**WHAT YOU ARE ASKED TO DO**
Search the listing below for the word "accrue" and copy each line where it appears.

**RECORDS FOR THIS EXERCISE**
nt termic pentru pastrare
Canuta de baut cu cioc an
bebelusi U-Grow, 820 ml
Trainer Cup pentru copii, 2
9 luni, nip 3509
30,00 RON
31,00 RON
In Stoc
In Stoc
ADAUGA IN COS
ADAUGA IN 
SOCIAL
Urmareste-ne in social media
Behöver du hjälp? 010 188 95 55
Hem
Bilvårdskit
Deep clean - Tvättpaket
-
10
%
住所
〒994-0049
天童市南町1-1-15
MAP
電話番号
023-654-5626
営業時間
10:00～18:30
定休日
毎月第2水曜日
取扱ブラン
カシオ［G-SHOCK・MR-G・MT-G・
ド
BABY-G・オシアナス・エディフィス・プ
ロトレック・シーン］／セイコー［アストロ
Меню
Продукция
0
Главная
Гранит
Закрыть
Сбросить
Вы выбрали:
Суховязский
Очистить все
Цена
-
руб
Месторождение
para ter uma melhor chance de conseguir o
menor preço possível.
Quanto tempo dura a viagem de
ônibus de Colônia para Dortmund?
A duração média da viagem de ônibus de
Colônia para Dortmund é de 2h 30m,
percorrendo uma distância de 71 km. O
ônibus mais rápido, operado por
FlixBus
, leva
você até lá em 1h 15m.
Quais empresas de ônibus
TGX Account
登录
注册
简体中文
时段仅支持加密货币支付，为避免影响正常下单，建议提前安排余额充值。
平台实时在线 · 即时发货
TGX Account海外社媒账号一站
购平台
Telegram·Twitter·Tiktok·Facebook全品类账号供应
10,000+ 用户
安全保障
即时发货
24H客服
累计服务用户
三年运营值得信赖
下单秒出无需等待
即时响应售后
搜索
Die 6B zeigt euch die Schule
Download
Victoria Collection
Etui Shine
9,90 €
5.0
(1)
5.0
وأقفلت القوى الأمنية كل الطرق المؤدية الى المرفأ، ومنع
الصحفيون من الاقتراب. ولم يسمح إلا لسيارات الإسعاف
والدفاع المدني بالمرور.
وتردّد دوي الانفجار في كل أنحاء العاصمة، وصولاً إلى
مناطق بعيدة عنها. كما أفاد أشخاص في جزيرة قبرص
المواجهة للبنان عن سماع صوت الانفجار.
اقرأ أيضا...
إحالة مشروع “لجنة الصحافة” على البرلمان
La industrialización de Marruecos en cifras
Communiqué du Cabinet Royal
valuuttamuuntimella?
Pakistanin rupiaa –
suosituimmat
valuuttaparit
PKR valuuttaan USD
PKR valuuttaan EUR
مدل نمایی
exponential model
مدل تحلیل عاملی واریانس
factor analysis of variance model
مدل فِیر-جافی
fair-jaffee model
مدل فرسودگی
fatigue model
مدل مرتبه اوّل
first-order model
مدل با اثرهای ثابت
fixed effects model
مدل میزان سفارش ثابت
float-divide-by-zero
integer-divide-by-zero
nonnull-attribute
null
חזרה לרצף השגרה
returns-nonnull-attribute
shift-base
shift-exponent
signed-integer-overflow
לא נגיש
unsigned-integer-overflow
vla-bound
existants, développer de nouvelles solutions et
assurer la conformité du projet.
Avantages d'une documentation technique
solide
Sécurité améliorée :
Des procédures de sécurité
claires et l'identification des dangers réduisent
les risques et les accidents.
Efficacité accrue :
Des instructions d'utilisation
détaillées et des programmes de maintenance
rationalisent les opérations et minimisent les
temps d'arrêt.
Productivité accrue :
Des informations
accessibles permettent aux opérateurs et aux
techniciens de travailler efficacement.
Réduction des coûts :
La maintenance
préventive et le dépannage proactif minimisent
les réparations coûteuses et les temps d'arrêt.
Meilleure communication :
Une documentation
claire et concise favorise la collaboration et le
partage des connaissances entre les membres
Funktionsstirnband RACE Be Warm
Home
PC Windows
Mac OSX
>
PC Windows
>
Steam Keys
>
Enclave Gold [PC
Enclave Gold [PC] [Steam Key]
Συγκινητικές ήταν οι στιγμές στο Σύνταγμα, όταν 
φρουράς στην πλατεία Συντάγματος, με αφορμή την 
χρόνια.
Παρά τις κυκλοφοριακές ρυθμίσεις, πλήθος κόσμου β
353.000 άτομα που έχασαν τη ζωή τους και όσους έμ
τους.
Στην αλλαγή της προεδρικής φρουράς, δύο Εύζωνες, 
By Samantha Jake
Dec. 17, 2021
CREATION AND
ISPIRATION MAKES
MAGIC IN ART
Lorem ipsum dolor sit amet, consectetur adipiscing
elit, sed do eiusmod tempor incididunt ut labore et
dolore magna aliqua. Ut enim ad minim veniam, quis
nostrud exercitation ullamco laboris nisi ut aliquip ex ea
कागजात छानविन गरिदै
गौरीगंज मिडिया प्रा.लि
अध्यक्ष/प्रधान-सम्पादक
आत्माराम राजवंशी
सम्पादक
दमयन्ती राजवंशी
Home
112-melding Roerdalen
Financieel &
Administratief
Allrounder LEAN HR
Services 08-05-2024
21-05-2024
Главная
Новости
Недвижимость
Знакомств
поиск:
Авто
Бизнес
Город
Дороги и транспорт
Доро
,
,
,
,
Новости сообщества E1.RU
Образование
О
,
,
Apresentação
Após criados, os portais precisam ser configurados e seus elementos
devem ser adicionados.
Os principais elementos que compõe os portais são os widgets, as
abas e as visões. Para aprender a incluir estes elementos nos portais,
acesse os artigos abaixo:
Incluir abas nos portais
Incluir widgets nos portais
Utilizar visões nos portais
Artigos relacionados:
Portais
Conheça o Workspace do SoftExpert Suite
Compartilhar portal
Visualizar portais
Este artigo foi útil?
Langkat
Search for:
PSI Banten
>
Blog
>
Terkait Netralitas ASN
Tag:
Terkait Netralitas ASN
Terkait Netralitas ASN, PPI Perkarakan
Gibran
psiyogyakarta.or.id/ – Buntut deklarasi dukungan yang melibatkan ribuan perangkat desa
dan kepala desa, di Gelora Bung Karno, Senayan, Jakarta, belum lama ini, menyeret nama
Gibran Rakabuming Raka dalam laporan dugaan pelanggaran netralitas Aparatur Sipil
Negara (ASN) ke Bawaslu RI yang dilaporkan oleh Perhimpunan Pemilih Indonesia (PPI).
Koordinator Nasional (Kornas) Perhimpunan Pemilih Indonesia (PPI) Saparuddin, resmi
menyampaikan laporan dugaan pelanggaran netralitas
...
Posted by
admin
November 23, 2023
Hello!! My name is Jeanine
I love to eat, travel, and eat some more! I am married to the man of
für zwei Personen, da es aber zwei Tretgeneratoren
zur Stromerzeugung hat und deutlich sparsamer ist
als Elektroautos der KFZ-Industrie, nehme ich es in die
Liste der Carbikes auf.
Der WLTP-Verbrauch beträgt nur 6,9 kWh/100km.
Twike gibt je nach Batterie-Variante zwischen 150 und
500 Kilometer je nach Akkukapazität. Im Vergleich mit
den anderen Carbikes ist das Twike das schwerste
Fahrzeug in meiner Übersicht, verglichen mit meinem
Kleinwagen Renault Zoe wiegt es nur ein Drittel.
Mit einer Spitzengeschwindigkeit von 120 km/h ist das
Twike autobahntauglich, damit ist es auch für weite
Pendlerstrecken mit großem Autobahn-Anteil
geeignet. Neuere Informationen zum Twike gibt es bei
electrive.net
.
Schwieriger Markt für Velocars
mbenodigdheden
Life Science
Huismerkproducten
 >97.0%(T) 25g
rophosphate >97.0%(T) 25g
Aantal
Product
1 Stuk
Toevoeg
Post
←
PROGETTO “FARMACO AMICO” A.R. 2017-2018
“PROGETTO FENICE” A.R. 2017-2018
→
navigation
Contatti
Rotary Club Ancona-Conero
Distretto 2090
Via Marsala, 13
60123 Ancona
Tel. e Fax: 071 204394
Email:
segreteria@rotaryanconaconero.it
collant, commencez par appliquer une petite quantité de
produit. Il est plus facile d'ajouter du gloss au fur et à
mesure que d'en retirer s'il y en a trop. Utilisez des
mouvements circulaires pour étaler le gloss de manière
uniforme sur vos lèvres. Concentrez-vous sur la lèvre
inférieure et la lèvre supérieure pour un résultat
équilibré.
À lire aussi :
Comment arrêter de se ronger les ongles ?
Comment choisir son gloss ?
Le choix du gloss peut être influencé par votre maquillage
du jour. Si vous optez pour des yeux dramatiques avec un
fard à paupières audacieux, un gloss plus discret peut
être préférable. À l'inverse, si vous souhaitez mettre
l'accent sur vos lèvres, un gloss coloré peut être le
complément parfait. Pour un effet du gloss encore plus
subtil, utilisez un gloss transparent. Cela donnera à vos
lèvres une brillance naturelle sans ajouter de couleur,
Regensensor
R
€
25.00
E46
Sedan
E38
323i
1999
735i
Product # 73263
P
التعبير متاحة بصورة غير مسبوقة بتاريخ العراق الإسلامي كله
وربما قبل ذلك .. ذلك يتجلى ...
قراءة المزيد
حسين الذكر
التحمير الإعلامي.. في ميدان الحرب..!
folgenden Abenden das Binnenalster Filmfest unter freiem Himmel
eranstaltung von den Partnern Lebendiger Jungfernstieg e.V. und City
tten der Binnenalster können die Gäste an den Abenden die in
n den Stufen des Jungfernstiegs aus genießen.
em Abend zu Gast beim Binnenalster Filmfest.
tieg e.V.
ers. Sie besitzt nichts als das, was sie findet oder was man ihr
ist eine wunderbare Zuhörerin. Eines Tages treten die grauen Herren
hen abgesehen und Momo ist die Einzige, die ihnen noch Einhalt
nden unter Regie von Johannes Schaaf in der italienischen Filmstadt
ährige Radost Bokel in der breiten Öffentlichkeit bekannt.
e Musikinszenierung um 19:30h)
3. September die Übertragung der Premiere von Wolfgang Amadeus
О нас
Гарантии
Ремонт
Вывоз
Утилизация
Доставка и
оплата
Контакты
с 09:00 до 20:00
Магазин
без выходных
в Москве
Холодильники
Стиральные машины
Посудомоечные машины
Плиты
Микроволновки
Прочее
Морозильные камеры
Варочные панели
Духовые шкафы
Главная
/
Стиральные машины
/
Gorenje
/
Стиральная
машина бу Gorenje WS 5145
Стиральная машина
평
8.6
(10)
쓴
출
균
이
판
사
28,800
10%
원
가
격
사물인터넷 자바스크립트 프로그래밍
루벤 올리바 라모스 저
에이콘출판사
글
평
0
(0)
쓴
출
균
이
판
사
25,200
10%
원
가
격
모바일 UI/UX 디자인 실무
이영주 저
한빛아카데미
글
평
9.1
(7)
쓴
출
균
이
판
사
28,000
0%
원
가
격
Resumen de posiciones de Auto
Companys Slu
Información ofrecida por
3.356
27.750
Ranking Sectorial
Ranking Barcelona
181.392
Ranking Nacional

**COMPLETED EXERCISE**
Efficacité accrue :
Productivité accrue :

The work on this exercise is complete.